Is it possible to do other kinds of systems of linear equations?

[batx27]

The linear solver only takes x+y=z
x+y=z
Is it possible to do an equation like
10x-4y=8
8y=kx-30

[MarkB]

(08-01-2023 05:38 PM)batx27 Wrote:  Is it possible to do an equation like
10x-4y=8
8y=kx-30

As the User Guide says (Section 16 on page 312 in my copy) equations must be in the form:
ax + by = k (for the 2x2 solver)
ax + by + cz = k (for the 3x3 solver)

Simply rearrange any equations to fit the appropriate form and then enter the coefficients into the boxes.

10x - 4y = 8 is already [10]x + [-4]y = [8]
8y = kx - 30 becomes [k]x + [-8]y = [30]
(presumably you know "k")

[batx27]

Hey Mark.
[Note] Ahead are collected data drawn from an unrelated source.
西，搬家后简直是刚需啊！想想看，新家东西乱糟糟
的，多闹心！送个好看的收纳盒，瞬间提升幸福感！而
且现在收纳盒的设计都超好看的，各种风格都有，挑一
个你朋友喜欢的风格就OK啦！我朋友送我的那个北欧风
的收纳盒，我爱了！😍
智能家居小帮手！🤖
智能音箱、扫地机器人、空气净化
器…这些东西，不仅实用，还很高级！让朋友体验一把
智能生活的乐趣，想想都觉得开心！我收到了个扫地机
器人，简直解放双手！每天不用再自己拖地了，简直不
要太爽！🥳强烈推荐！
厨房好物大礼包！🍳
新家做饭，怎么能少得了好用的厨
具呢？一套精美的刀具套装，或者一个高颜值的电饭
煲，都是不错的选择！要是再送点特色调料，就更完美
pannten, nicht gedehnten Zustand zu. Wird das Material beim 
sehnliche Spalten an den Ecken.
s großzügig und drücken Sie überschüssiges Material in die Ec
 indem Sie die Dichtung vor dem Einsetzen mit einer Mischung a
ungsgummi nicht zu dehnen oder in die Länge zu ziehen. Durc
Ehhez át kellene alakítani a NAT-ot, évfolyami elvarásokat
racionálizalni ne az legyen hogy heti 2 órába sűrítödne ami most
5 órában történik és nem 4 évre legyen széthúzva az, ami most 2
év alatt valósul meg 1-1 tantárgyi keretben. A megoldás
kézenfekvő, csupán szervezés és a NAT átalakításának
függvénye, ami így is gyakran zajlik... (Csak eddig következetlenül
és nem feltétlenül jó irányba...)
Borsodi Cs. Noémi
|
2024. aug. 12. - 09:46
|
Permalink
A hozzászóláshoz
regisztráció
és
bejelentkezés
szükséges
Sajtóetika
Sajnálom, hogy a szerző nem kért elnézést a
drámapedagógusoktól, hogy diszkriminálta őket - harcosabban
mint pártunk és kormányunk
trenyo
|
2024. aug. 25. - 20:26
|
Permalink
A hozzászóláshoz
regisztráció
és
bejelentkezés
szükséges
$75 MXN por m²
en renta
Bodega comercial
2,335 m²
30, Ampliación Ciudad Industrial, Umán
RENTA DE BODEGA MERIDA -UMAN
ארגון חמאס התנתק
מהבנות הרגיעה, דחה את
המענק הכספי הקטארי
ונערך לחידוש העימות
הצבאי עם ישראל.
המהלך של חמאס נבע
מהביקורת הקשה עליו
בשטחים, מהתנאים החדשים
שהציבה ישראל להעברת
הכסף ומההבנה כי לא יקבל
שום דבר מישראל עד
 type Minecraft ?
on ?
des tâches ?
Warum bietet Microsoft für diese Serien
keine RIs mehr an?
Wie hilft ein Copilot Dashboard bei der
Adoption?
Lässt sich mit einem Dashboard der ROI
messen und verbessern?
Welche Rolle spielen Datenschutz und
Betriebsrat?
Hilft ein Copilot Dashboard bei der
I actually don't know the value for K, so I wondering if there was a shortcut or program to find K, but I guess I will keep looking. Thanks tho

[Aries]

Assuming the parameter k>0, you should see something like:
x=14/(k-20) and y=(75-2k)/(k-20)
Best,

Aries ;-)

[nickapos]

(08-02-2023 10:06 PM)batx27 Wrote:  Hey Mark. I actually don't know the value for K, so I wondering if there was a shortcut or program to find K, but I guess I will keep looking. Thanks tho

There is no way to solve a 2 equation system with 3 unknowns. One of them (k in this case) will have to remain unknown and you will have to express the x and y in terms of k.
Your system will have infinite solutions, unless you have a restriction for k.
For each separate value of k you will have a different solution.